In [24]:
# OPERATING SYSTEM STUFF
import os
import io
import gc

# DATA SCIENCE
import numpy as np
import matplotlib.pyplot as plt
import pandas as pd

# API STUFF
import xlrd
import requests
import json

# SQL
from sqlalchemy import create_engine, text
from sqlalchemy.exc import ProgrammingError # ProgrammingError catches SQL write exceptions
from sqlalchemy import String, Integer, Float, Boolean
from sqlalchemy import create_engine, MetaData, Table, select
from sqlalchemy.sql import and_
from sqlalchemy import create_engine, MetaData, Table, select

# GEOCODING
from geopy.geocoders import GoogleV3

# CONFIGURATION FILES
import config
pd.set_option('display.float_format', '{:.6f}'.format)

In [25]:
# FUNCTION DECLARATIONS

def geolocate(row):
    if not row['GEOCODING ERR']:  # If GEOCODING ERR is False, run the geocoding API
        address = ', '.join([row['ADDRESS'],
                             #row['NEIGHBORHOOD'],
                             row['BOROUGH']]) + ', New York City'
        response = requests.get(f'https://maps.googleapis.com/maps/api/geocode/json?address={address}&key={config.GOOGLE_API_KEY}')
        res = response.json()
        if res['results']:
            location = res['results'][0]
            if location.get('partial_match'):  # Check for partial match
                row['GEOCODING ERR'] = True
                row['LATITUDE'] = None
                row['LONGITUDE'] = None
            else:
                row['LATITUDE'] = location['geometry']['location']['lat']
                row['LONGITUDE'] = location['geometry']['location']['lng']
        else:
            row['GEOCODING ERR'] = True  # Update GEOCODING ERR to True if geolocation failed
            row['LATITUDE'] = None
            row['LONGITUDE'] = None
    return row

def print_sql_table(engine, table_name):
    """
    This function retrieves and prints all the rows from a SQL table.

    Parameters:
    engine (sqlalchemy.engine.Engine): SQLAlchemy engine instance.
    table_name (str): Name of the table in the SQL database to be printed.

    Returns:
    None. The function prints the rows of the SQL table.
    """
    metadata = MetaData()

    # Reflect the table
    table = Table(table_name, metadata, autoload_with=engine)

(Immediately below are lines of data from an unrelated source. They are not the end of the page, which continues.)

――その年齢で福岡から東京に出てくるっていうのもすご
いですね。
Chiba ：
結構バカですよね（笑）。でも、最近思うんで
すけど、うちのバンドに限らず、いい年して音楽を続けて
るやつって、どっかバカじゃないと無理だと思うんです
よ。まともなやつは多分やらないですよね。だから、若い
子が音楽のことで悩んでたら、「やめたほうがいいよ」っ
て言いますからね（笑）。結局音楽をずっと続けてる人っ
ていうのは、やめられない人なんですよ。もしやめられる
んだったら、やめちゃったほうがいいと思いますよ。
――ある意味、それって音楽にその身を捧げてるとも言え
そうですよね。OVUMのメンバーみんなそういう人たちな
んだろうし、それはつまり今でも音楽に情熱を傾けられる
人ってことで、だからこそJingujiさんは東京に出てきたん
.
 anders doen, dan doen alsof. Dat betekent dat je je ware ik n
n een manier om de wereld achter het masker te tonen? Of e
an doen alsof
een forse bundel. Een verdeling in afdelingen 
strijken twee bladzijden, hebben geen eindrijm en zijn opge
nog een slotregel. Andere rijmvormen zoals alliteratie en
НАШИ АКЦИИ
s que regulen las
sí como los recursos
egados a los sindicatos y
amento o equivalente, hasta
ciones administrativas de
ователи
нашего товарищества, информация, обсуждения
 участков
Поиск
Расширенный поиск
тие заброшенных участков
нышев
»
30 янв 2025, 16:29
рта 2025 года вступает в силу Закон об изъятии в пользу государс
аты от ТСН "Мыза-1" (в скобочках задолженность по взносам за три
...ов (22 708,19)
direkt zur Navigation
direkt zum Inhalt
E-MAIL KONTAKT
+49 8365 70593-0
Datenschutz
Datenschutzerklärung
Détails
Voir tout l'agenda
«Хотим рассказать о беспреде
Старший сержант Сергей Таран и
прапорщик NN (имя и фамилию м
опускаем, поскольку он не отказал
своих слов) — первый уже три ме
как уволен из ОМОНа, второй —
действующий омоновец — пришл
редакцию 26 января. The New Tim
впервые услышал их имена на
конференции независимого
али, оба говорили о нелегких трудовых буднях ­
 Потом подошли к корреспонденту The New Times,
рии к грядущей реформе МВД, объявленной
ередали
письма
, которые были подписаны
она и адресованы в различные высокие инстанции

    # Connect to the engine
    with engine.connect() as connection:
        # Select all rows from the table
        stmt = select([table])
        result = connection.execute(stmt)

        # Print the rows
        for row in result:
            print(row)

def upload_dataframe_to_sql(engine, table_name, df):
    """
    This function uploads a pandas DataFrame to a SQL table, either inserting new rows or updating existing ones.
    The DataFrame must contain the following columns: 'BOROUGH CODE', 'BOROUGH', 'ADDRESS', 'LATITUDE', 'LONGITUDE', 'GEOCODING ERR'.
    
    Rows from the DataFrame are compared to existing rows in the SQL table based on 'BOROUGH CODE', 'BOROUGH', and 'ADDRESS'.
    If a matching row is found in the SQL table, it is updated with the data from the DataFrame. If no matching row is found, a new row is inserted.

    Parameters:
    engine (sqlalchemy.engine.Engine): SQLAlchemy engine instance.
    table_name (str): Name of the table in the SQL database to which the DataFrame will be uploaded.
    df (pandas.DataFrame): DataFrame to be uploaded. Must contain the required columns.

    Returns:
    None. The function operates in-place on the SQL table.
    """
    metadata = MetaData()

    # Reflect the table
    table = Table(table_name, metadata, autoload_with=engine)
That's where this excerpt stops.